Question: What Is Difference Between Revenue And Expenditure?

What are the three types of expenditure?

The 3 types of expenses include: fixed, variable and periodic.

Fixed expenses occur in predictable amounts and are usually paid in monthly intervals.

Periodic expenses also occur in predictable amounts and intervals, but are much less frequent (i.e.

quarterly)..

What is capital expenditure with example?

Examples of capital expenditures include the amounts spent to acquire or significantly improve assets such as land, buildings, equipment, furnishings, fixtures, vehicles. The total amount spent on capital expenditures during an accounting year is reported under investment activities on the statement of cash flows.

Why is a loan repayment a capital expenditure?

Repayment of loan is a capital expenditure as it causes reduction in liabilities of the government. We know, capital expenditure refers to those expenditures which either creates assets for the government or causes reduction in liabilities of the government.

What are examples of revenue expenditure?

All of the following are examples of revenue expenditures:Routine repair/update costs on equipment.Smaller-scale software initiative or subscription.Cost of goods sold.Rent on a property.Salaries and wages.Insurance.Advertising.

What is difference between cost and expenditure?

The difference between cost and expense is that cost identifies an expenditure, while expense refers to the consumption of the item acquired. … This situation arises with any expenditure related to a specific period, such as the monthly utility bill, administrative salaries, rent, office supplies, and so forth.

What are the 4 types of expenses?

You might think expenses are expenses. If the money’s going out, it’s an expense. But here at Fiscal Fitness, we like to think of your expenses in four distinct ways: fixed, recurring, non-recurring, and whammies (the worst kind of expense, by far). What are these different types of expenses and why do they matter?

Is Depreciation a capital or revenue expenditure?

Capital expenses are capitalised. Revenue expenses are not capitalised. Depreciation of assets is charged on capital expenses. Depreciation of assets is not levied on revenue expenditure.

Is Rent a capital expenditure?

Capital expenses are not used for ordinary day-to-day operating expenses of a business, like rent, utilities, and insurance. … On the other hand, if you buy office furniture, it is expected that it will last longer than a year, so you are buying a fixed asset, and that purchase is considered a capital expense.

What are the 2 types of expenditure?

Types of Expenditures in AccountingCapital Expenditure. A company incurs a capital expenditure. (CapEx) when it purchases an asset with a useful life of more than 1 year (a non-current asset). … Revenue Expenditure. A revenue expenditure occurs when a company spends money on a short-term benefit (i.e., less than 1 year).

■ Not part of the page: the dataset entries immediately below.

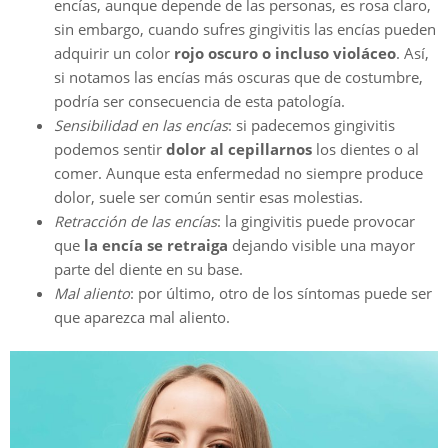
encías, aunque depende de las personas, es rosa claro,
sin embargo, cuando sufres gingivitis las encías pueden
adquirir un color
rojo oscuro o incluso violáceo
. Así,
si notamos las encías más oscuras que de costumbre,
podría ser consecuencia de esta patología.
Sensibilidad en las encías
: si padecemos gingivitis
podemos sentir
dolor al cepillarnos
los dientes o al
comer. Aunque esta enfermedad no siempre produce
dolor, suele ser común sentir esas molestias.
Retracción de las encías
: la gingivitis puede provocar
que
la encía se retraiga
dejando visible una mayor
parte del diente en su base.
Mal aliento
: por último, otro de los síntomas puede ser
que aparezca mal aliento.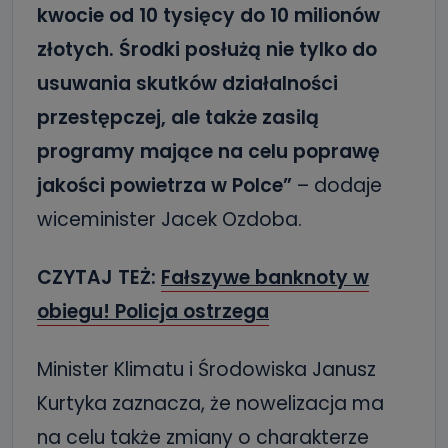
kwocie od 10 tysięcy do 10 milionów
złotych. Środki posłużą nie tylko do
usuwania skutków działalności
przestępczej, ale także zasilą
programy mające na celu poprawę
jakości powietrza w Polce”
– dodaje
wiceminister Jacek Ozdoba.
CZYTAJ TEŻ:
Fałszywe banknoty w
obiegu! Policja ostrzega
Minister Klimatu i Środowiska Janusz
Kurtyka zaznacza, że nowelizacja ma
na celu także zmiany o charakterze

What is expenditure amount?

: an amount of money that is spent on something. : an amount of time, energy, effort, etc., that is used to do something. : the act of spending money.

What is expenditure with example?

Expenditure definitions The definition of an expenditure is the act of spending money or time and it is something on which you spend money. An example of an expenditure is the money spent on office equipment that you have purchased. … The amount of money, time, etc. expended; expense.

Are all costs expenses?

While there are exceptions, in general, for both accounting and tax purposes: COSTS are related to buying business assets. They are shown on the business balance sheet. … EXPENSES are related to business expenditures over time, and they are shown on the business net income (profit and loss) statement.

What is revenue and expenditure?

Revenue Expenditure is that part of government expenditure that does not result in the creation of assets. Payment of salaries, wages, pensions, subsidies and interest fall in this category as revenue expenditure examples. Also, note that revenue expenses are incurred by the government for its operational needs.

What’s the difference between capital expenditure and revenue expenditure?

Capital expenditures are typically one-time large purchases of fixed assets that will be used for revenue generation over a longer period. Revenue expenditures are the ongoing operating expenses, which are short-term expenses used to run the daily business operations.

What are 2 types of expenses?

Different Types of Expenses There are two main categories of business expenses in accounting: Operating expenses: Expenses related to the company’s main activities, such as the cost of goods sold, administrative fees, and rent. Non-operating expenses: Expenses not directly related to the business’ core operations.

Is repainting a capital expenditure?

In this case, the painting is incurred as part of the overall restoration of the building structure. Therefore, the repainting costs are part of the capital improvements and should be capitalized and depreciated as the same class of property that was restored, as discussed above.

What qualifies as a capital expenditure?

A capital expenditure is incurred when a business spends money, uses collateral, or takes on debt to either buy a new asset or add to the value of an existing asset with the expectation of receiving benefits for longer than a single tax year. Essentially, a capital expenditure represents an investment in the business.

Is Depreciation a capital expenditure?

Depreciation expense is used in accounting to allocate the cost of a tangible asset over its useful life. … Over the life of an asset, total depreciation will be equal to the net capital expenditure. This means if a company regularly has more CapEx than depreciation, its asset base is growing.